Olive Right as an Implementing Partner: What We Deliver Under the SHARP Model

As an implementing partner, ORHI’s contribution is to convert these goals into consistent, high-quality service delivery at community level especially for people at increased risk and those underserved by routine facility systems.

  1. Targeted testing and smarter case finding: We support SHARP’s targeted testing approach by prioritizing strategies that identify undiagnosed PLHIV efficiently, reduce missed opportunities, and improve linkage speed from first contact to confirmed care enrollment. This aligns directly with SHARP’s objective to identify PLHIV and link them to treatment through targeted approaches.
  2. Rapid linkage to ART and retention that actually holds: Diagnosis alone does not change outcomes. ORHI strengthens the “next step” system: immediate linkage, adherence counseling, client navigation, and follow-up structures that reduce loss to follow-up and keep clients engaged long enough to reach viral suppression matching SHARP’s focus on consistent service access and adherence.

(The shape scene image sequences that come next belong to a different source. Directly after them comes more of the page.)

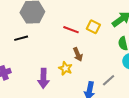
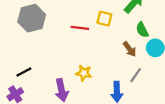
black line: (21, 38) -> (24, 72), moved
brown arrow: (78, 54) -> (130, 49), moved

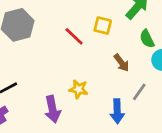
red line: (80, 28) -> (74, 36), turned 36
brown arrow: (130, 49) -> (121, 63), moved

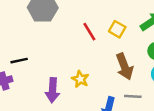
brown arrow: (121, 63) -> (124, 66), size x1.5
gray line: (139, 92) -> (133, 96), turned 42

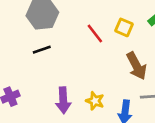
black line: (19, 61) -> (42, 50), moved
yellow star: (80, 79) -> (95, 101), moved

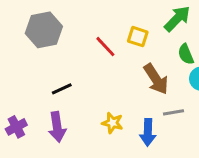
black line: (42, 50) -> (62, 89), moved
purple arrow: (63, 100) -> (57, 127), moved

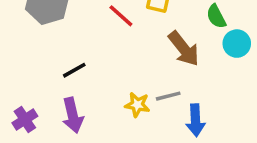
gray line: (174, 112) -> (168, 96), moved
blue arrow: (148, 132) -> (195, 120), moved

  3. Key population–responsive service delivery
    SHARP explicitly prioritizes specialized HIV services for key populations. ORHI contributes by using stigma-informed, confidentiality-centered, and community-safe delivery approaches so that MSM, sex workers, and PWID can access prevention and treatment without fear, discrimination, or exposure.
  4. TB integration and laboratory strengthening: Epidemic control requires reliable diagnosis and monitoring. ORHI supports integrated HIV/TB screening and referrals and contributes to strengthening the laboratory cascade for quality HIV and TB diagnosis, consistent with SHARP objectives and the broader HIV/TB response focus.

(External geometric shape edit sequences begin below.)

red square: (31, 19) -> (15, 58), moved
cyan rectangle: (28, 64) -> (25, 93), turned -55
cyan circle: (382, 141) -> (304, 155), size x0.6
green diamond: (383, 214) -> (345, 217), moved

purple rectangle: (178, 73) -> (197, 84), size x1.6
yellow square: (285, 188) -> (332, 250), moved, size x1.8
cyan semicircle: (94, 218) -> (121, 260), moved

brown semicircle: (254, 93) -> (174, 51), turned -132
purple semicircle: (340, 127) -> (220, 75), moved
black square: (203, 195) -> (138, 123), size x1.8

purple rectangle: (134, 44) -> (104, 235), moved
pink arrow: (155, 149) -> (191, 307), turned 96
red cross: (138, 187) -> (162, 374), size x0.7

  5. Data quality, performance improvement, and accountability: SHARP is designed around measurable outcomes: linkage, retention, and viral suppression. ORHI supports routine data verification, service quality improvement, and adaptive programming, so performance gaps are identified early and fixed fast, rather than discovered late.

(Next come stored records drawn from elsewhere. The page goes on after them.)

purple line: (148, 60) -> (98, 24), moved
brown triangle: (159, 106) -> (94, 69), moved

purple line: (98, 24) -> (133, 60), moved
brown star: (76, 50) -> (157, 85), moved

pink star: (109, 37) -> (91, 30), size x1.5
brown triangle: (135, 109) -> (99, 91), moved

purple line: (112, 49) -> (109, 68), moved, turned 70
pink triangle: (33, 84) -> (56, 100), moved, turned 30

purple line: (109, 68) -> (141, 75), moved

  6. Systems strengthening for sustainability: Beyond direct services, SHARP emphasizes building state and local capacity and increasing government ability to oversee and finance HIV/TB services. ORHI contributes through mentorship, joint planning, supportive supervision, and strengthening community-facility coordination that can be maintained beyond donor cycles.

Why This Matters Now

SHARP’s core message remains current: epidemic control is achievable when programs prioritize precision, quality, and sustainability—not just reach. ORHI’s role as an implementing partner is to ensure these priorities show up where they matter most: in communities, on outreach days, at the point of diagnosis, at the refill point, and in the daily realities that determine whether a client stays on treatment and achieves viral suppression.